Recently I had the opportunity to do a job swap with one of the guys in the laboratory here at HSL. I helped out with the mass-spectrometry and James helped me with the data analysis. Two very useful things came out of this.
Firstly, it’s been very informative to see how the data I get is created. I tend to assume that the numbers that are given to me are either correct or mistakes. The reality though is more subtle. One thing at surprised me was the length that the chemists have to go to to make sure that their instruments give sensible answers. As well as testing urine samples, you need to test blank samples (to clean out the spectrometer’s tubes), standard samples (to calibrate the machine) and quality control samples (to check that the calibration is correct). Even then, it wasn’t entirely clear that you would get the same answer if you ran the samples twice.

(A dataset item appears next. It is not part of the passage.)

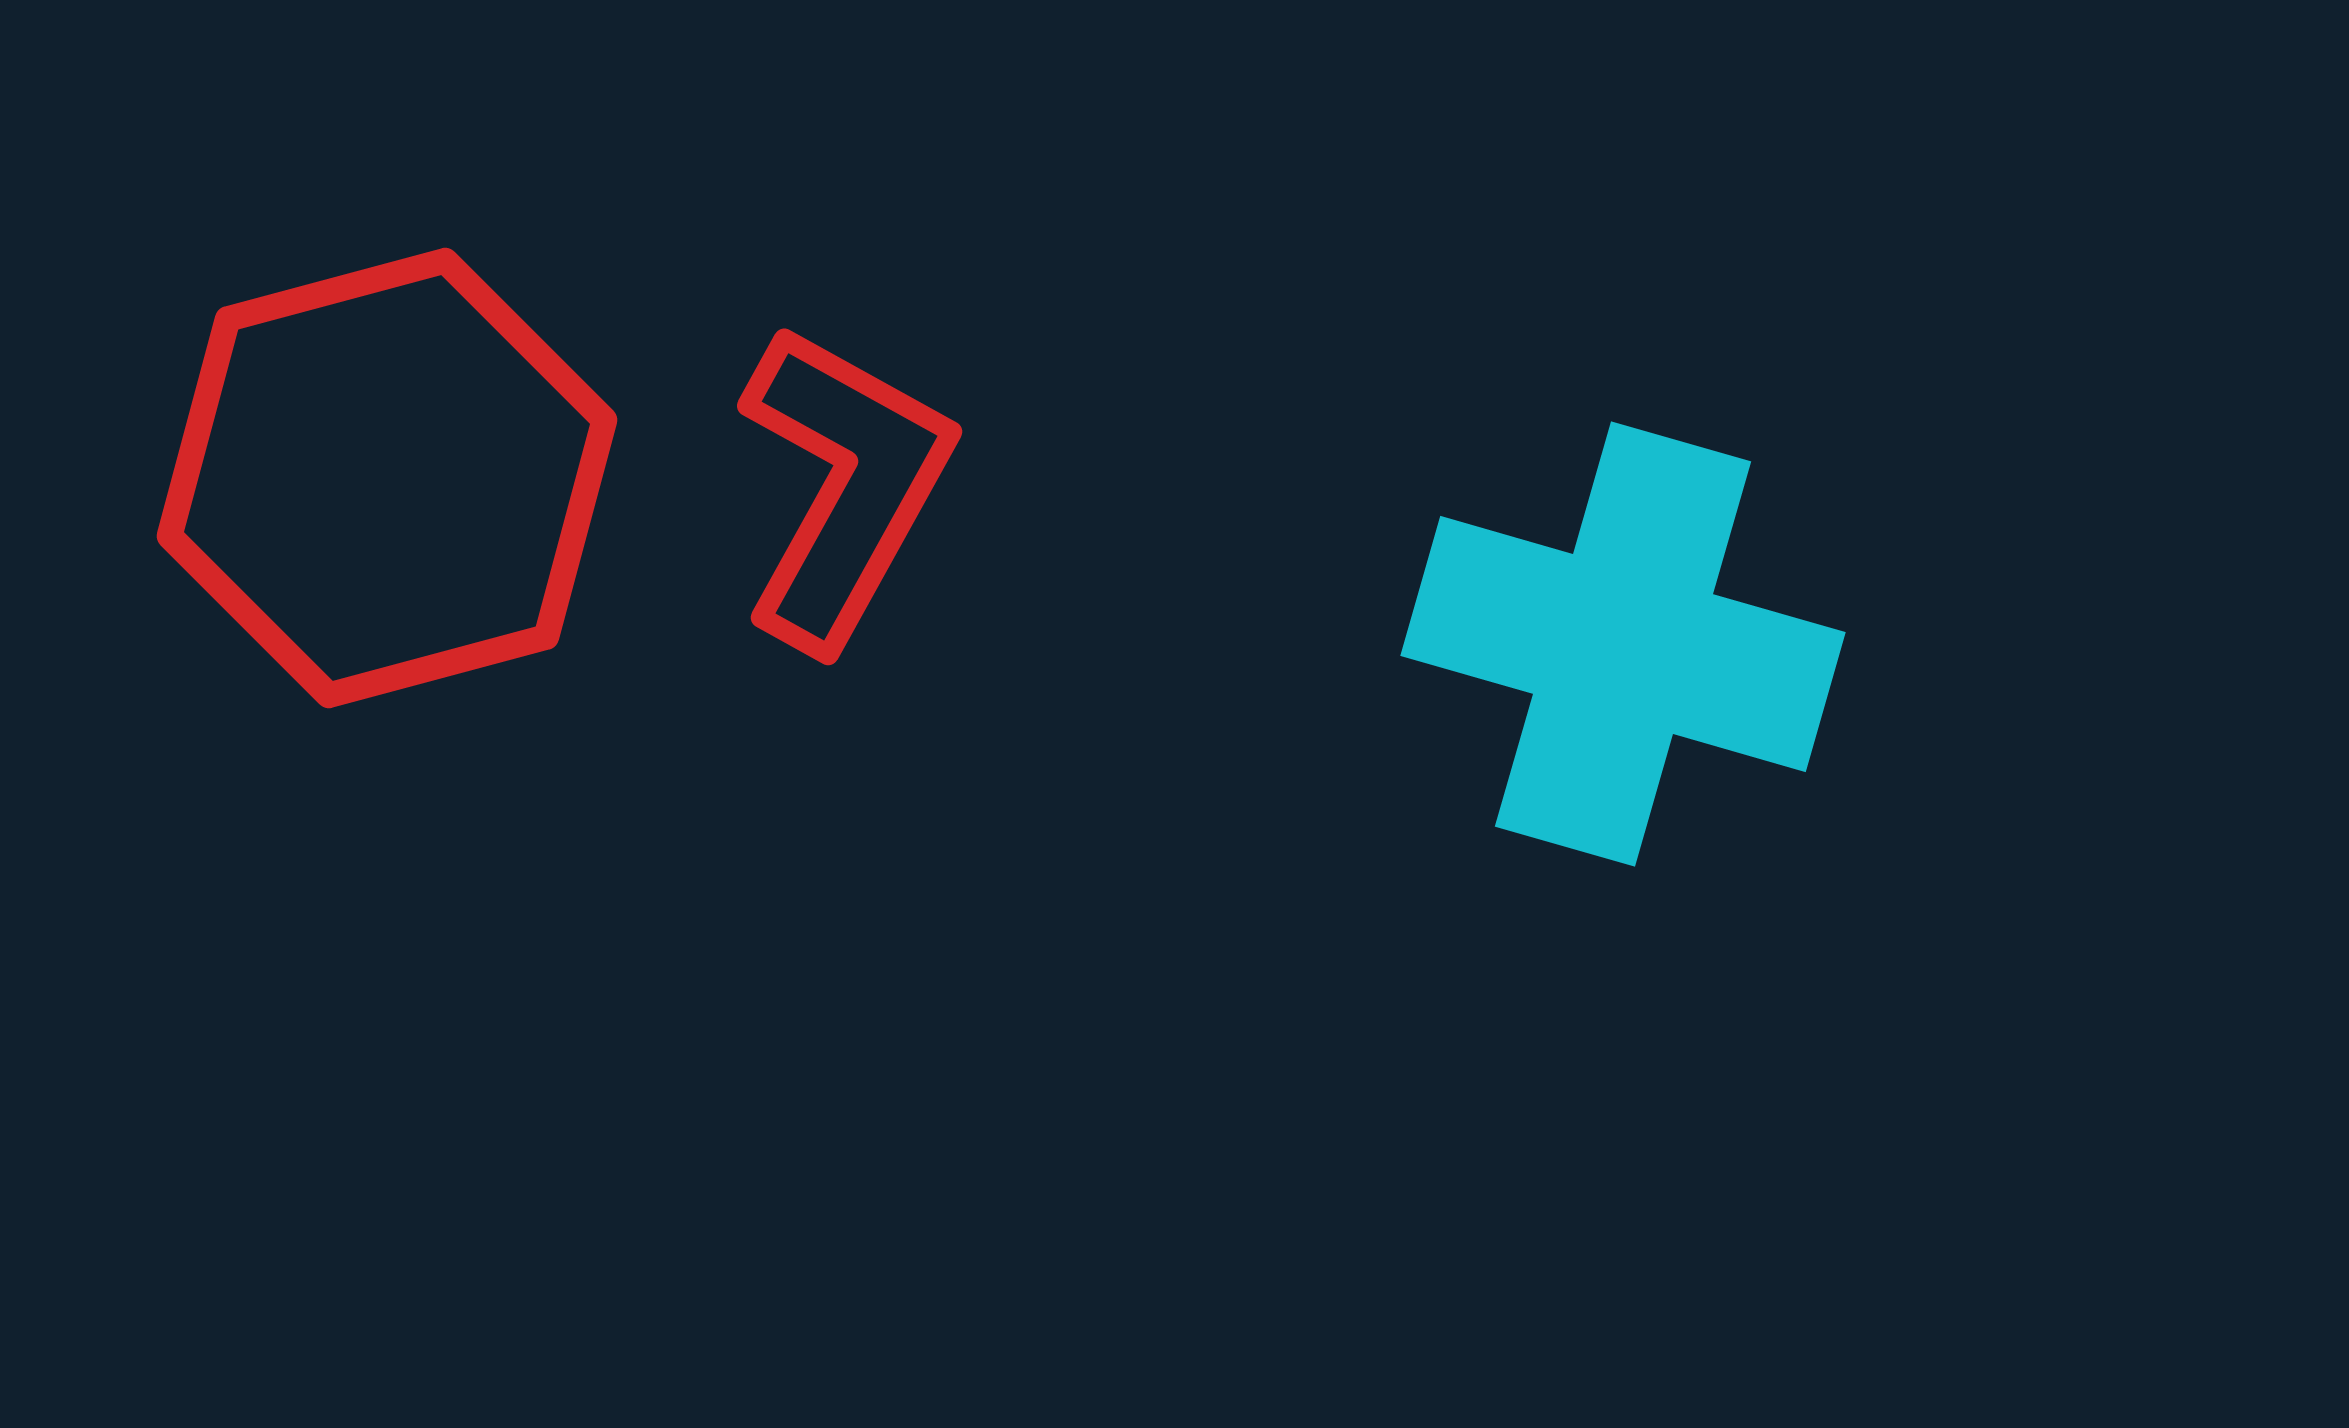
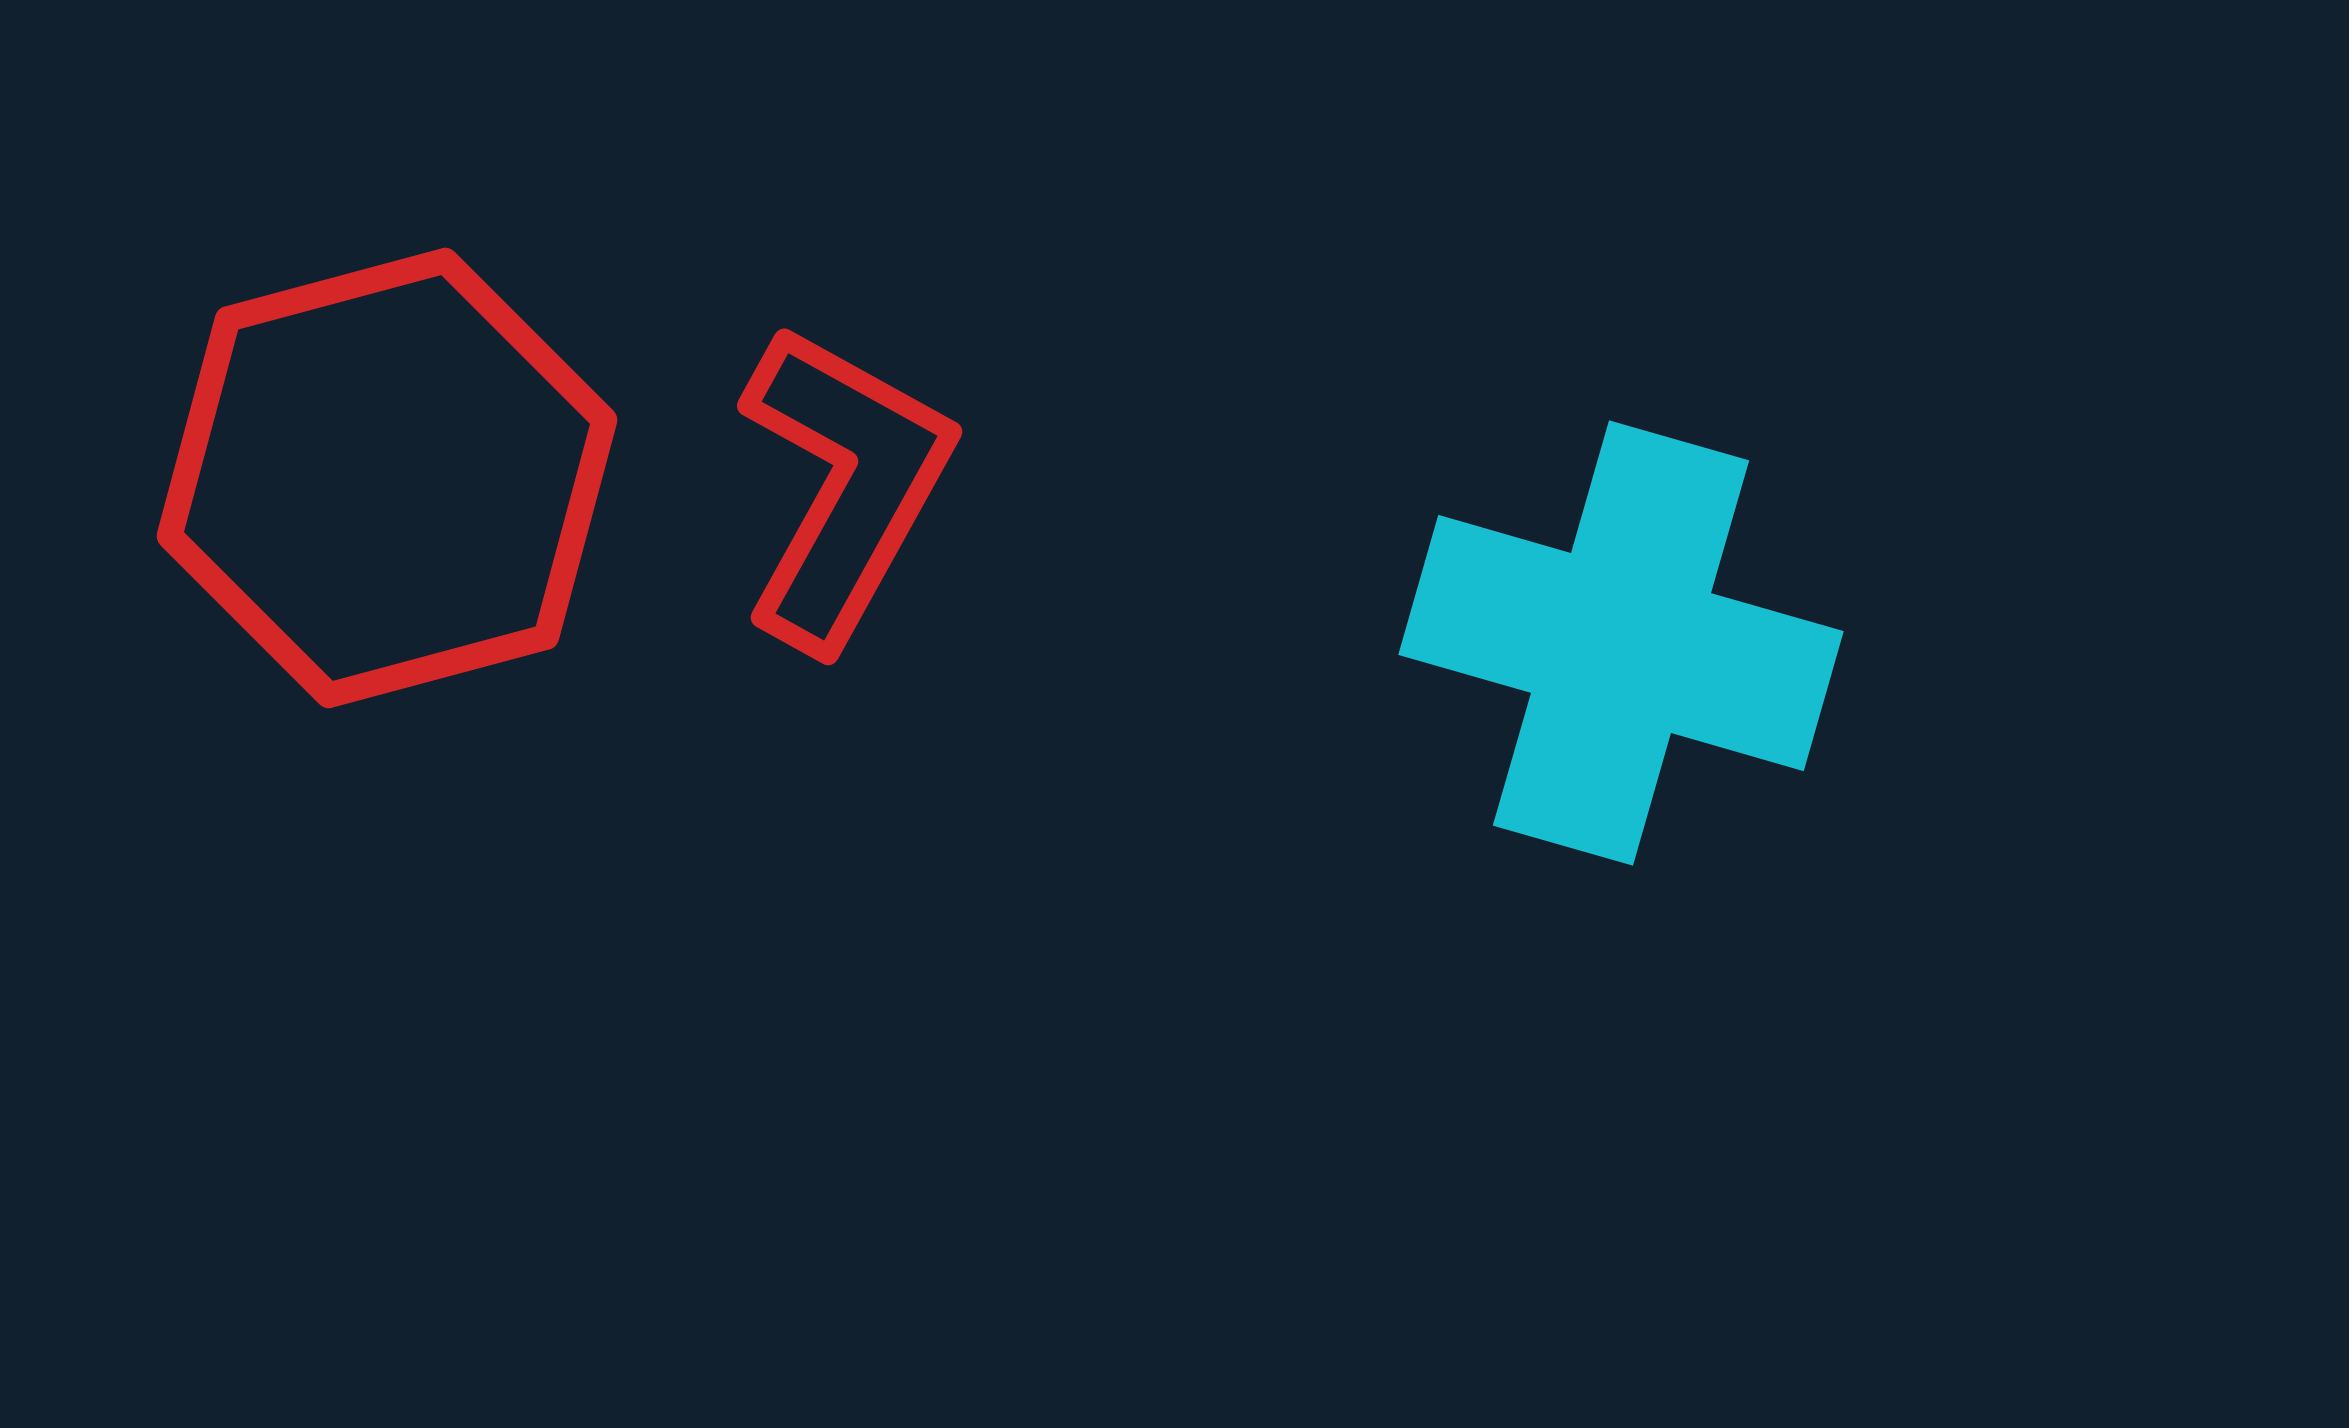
cyan cross: moved 2 px left, 1 px up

The project was based around testing Thallium levels in the general population. To give an idea of how much we could trust the data, I re-analysed 50 of the samples that James had run. The tricky bit was the pipetting; there’s a surprising art to avoiding air bubbles.
As you can see, my results were consistently lower than James’s. Taking James as the gold standard in mass-spectrometry skill and myself as the worst-case scenario, you can see that we should only trust the results to the nearest order of magnitude. This is not a trivial exercise – it demonstrates what would happen if James is replaced by an idiot. (All too possible, depending on what George Osbourne says later today.)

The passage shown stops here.